Record excerpts below:

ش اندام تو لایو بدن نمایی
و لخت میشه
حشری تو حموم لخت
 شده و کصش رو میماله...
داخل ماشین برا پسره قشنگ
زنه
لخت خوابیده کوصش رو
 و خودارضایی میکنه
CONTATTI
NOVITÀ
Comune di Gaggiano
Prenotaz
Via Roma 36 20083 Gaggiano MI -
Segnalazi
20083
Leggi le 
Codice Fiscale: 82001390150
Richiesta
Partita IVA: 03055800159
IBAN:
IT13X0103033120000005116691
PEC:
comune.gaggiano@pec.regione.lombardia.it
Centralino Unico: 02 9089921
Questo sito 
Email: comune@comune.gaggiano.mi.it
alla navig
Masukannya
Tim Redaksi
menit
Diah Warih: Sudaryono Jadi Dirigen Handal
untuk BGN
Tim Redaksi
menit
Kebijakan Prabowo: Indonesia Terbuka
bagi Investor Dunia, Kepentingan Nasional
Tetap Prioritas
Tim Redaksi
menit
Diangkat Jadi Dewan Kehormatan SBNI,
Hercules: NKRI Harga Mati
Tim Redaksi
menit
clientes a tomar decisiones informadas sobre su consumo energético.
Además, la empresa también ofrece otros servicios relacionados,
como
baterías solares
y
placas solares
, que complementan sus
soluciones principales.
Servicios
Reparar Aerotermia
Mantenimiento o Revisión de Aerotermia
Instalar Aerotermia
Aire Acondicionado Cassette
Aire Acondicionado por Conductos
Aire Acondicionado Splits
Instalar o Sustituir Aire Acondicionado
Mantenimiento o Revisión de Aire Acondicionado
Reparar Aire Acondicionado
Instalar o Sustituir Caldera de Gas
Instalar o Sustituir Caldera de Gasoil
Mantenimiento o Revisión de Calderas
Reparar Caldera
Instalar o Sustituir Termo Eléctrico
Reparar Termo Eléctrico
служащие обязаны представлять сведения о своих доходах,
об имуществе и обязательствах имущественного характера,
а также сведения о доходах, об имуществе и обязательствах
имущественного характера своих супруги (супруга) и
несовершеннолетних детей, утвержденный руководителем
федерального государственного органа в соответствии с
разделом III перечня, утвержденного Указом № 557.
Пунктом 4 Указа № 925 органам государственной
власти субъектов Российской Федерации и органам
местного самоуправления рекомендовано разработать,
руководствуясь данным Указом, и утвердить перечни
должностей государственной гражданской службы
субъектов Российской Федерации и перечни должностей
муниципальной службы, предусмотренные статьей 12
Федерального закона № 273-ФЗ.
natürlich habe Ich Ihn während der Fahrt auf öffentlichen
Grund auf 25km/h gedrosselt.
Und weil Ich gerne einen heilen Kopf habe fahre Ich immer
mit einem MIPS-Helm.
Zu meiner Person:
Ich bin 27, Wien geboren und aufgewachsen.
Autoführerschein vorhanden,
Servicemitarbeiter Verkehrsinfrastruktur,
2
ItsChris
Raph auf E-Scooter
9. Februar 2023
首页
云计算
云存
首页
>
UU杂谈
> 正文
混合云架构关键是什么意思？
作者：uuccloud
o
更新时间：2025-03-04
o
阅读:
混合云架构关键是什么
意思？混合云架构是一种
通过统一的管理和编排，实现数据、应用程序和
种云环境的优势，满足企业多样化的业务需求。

End of Record excerpts.
Record excerpts below:

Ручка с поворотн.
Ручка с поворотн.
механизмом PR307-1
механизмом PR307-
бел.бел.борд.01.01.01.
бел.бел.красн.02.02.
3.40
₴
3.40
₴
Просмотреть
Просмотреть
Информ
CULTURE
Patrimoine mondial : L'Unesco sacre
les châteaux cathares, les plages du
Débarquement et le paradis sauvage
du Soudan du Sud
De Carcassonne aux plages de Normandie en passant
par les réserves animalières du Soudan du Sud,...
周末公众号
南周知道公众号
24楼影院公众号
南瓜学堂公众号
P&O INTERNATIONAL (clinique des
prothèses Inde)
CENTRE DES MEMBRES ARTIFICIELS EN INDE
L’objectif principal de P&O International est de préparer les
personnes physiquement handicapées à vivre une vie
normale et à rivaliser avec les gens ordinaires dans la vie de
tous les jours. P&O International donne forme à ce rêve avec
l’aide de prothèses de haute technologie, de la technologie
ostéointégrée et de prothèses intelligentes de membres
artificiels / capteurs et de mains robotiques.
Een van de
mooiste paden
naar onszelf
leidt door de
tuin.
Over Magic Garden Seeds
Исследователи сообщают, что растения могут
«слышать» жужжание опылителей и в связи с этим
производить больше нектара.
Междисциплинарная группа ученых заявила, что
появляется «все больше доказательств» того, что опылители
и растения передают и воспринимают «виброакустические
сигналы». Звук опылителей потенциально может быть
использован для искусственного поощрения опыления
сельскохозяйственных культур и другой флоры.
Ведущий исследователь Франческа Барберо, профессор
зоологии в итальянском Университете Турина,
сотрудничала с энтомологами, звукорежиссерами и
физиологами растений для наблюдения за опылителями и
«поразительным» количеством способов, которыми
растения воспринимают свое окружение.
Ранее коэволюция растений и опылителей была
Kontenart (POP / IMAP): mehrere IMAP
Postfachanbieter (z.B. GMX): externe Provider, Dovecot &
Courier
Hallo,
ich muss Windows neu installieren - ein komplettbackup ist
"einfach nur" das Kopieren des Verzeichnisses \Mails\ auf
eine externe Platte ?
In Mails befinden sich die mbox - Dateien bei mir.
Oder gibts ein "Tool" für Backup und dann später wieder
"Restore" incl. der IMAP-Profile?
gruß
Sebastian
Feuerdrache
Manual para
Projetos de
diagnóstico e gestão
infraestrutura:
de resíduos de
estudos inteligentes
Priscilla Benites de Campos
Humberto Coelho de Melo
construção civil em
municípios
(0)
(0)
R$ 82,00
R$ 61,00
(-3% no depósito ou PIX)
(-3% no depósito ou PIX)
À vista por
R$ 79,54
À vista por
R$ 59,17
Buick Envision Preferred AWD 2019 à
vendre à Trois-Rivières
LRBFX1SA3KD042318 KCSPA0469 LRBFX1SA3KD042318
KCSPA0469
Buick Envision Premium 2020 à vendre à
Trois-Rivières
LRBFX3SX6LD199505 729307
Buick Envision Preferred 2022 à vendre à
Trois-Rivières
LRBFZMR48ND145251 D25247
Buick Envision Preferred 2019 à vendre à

End of Record excerpts.

### About this exercise
Which of the lines above include the word "avec"? List those lines.

### The answer
normale et à rivaliser avec les gens ordinaires dans la vie de
tous les jours. P&O International donne forme à ce rêve avec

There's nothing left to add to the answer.